::: Entries supplied
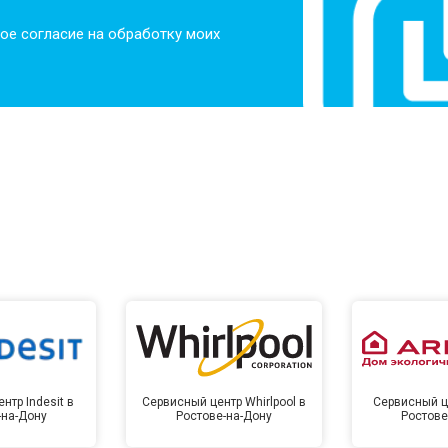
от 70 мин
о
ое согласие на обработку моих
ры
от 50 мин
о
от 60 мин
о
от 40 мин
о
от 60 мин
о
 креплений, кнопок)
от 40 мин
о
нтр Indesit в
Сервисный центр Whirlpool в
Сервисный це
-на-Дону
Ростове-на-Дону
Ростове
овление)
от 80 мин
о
::::::
::: Entries supplied
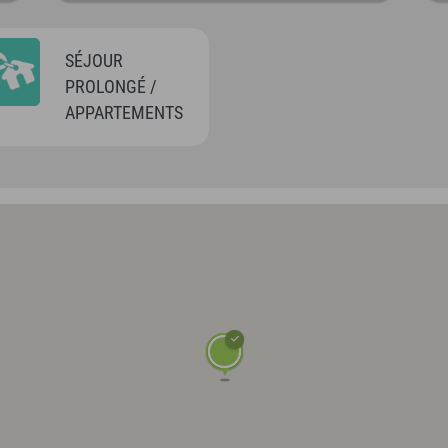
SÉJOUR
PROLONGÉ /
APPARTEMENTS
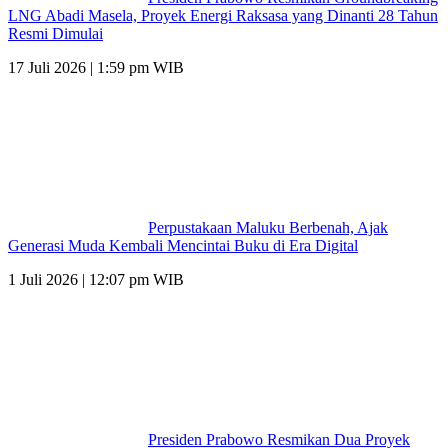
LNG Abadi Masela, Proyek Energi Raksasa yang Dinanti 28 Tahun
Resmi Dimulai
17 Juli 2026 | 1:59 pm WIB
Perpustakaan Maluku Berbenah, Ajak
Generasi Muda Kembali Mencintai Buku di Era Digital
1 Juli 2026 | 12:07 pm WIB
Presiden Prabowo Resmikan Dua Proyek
::::::
::: Entries supplied
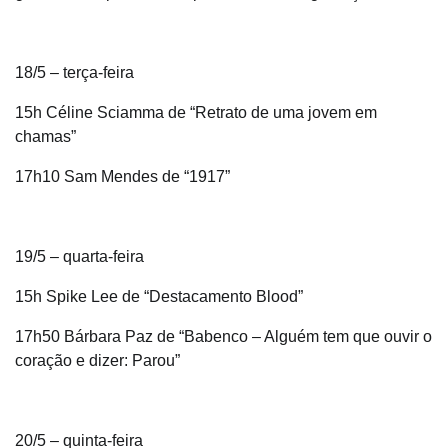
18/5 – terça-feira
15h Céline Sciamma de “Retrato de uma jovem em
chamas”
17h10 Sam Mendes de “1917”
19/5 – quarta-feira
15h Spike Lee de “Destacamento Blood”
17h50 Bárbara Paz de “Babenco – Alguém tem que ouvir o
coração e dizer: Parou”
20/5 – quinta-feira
::::::
▶ Prompt
I need each line of the entries that holds the string "Proyek" located and copied.

▶ Solution for this task
LNG Abadi Masela, Proyek Energi Raksasa yang Dinanti 28 Tahun
Presiden Prabowo Resmikan Dua Proyek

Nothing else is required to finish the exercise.